How many lines in this material include the string "Ambli"? Answer with the number and nothing further.

------------------------------------------------------------------------

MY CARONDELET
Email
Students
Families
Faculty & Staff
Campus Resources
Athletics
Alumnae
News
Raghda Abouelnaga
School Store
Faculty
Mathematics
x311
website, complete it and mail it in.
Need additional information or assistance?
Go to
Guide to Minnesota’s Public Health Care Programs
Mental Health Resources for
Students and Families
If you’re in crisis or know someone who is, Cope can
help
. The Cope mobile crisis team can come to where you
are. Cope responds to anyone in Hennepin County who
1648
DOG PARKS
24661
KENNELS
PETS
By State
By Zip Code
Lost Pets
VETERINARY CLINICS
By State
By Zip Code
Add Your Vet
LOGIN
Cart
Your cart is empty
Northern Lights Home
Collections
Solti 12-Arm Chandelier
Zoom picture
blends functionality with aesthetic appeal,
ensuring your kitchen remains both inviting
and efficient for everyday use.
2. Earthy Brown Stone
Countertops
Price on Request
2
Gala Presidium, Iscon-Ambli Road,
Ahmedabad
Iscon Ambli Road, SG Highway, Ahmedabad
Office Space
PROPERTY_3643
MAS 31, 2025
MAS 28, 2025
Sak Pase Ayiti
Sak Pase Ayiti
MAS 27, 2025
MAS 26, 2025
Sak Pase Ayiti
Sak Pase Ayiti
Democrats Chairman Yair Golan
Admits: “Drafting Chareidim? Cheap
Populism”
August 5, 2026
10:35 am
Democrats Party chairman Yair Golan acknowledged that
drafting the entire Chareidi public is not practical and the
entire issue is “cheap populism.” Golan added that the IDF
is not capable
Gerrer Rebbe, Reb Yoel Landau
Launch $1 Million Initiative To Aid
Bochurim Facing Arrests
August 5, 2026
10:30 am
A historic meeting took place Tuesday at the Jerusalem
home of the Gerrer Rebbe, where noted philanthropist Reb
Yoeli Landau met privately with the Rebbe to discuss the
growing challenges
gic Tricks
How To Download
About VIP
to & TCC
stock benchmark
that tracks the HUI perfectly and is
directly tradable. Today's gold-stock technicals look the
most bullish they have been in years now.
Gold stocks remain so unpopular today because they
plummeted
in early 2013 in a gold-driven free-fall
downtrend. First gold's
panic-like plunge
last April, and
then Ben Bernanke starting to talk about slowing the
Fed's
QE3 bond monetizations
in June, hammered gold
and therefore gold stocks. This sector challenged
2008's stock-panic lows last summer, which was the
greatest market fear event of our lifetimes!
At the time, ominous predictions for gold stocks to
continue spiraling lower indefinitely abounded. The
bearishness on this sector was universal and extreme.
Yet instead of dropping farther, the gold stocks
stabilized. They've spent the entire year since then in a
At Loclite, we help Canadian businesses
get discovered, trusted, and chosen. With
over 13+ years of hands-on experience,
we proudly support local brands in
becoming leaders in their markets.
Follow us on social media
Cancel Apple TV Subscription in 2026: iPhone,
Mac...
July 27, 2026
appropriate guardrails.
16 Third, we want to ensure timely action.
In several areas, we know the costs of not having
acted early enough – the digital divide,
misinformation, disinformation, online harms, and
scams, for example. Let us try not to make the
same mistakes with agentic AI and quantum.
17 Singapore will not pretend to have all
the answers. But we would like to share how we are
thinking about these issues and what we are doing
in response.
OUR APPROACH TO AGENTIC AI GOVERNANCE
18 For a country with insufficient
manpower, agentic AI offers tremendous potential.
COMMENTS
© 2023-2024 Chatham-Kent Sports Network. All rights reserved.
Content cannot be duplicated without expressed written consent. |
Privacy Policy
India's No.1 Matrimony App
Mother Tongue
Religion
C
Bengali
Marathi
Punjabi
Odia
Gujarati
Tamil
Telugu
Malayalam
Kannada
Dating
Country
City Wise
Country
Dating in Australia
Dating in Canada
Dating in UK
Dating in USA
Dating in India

------------------------------------------------------------------------

TASK RESPONSE: 2